**DIRECTIONS**: Except for images, print the whole listing verbatim.

**PROVIDED RECORDS**:
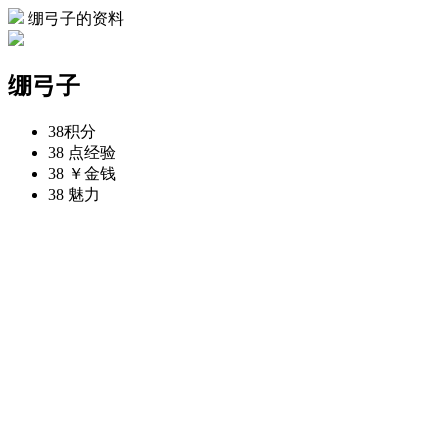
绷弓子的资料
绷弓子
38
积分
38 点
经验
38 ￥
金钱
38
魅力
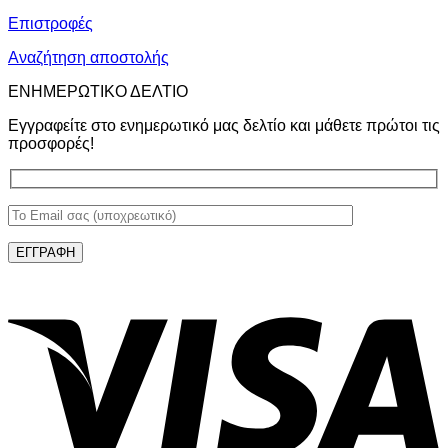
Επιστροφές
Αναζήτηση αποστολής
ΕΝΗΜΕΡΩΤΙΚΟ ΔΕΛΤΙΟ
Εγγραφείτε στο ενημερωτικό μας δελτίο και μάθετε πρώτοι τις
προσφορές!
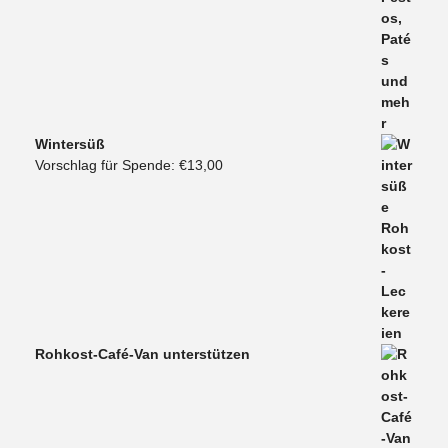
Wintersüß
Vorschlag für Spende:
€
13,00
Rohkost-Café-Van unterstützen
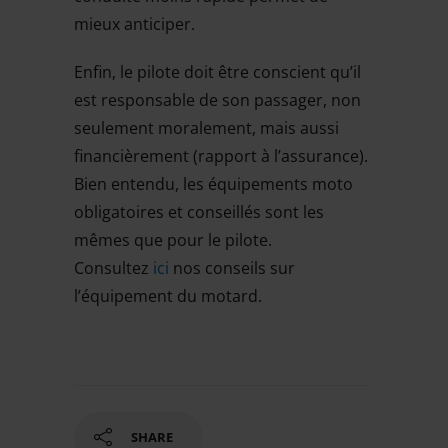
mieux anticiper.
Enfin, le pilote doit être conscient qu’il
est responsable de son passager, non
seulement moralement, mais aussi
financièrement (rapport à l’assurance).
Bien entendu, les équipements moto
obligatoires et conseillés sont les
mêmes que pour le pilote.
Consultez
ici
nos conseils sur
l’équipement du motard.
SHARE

**OUTPUT FOR THIS TASK**:
绷弓子的资料
绷弓子
38
积分
38 点
经验
38 ￥
金钱
38
魅力
Επιστροφές
Αναζήτηση αποστολής
ΕΝΗΜΕΡΩΤΙΚΟ ΔΕΛΤΙΟ
Εγγραφείτε στο ενημερωτικό μας δελτίο και μάθετε πρώτοι τις
προσφορές!
Wintersüß
Vorschlag für Spende:
€
13,00
Rohkost-Café-Van unterstützen
mieux anticiper.
Enfin, le pilote doit être conscient qu’il
est responsable de son passager, non
seulement moralement, mais aussi
financièrement (rapport à l’assurance).
Bien entendu, les équipements moto
obligatoires et conseillés sont les
mêmes que pour le pilote.
Consultez
ici
nos conseils sur
l’équipement du motard.
SHARE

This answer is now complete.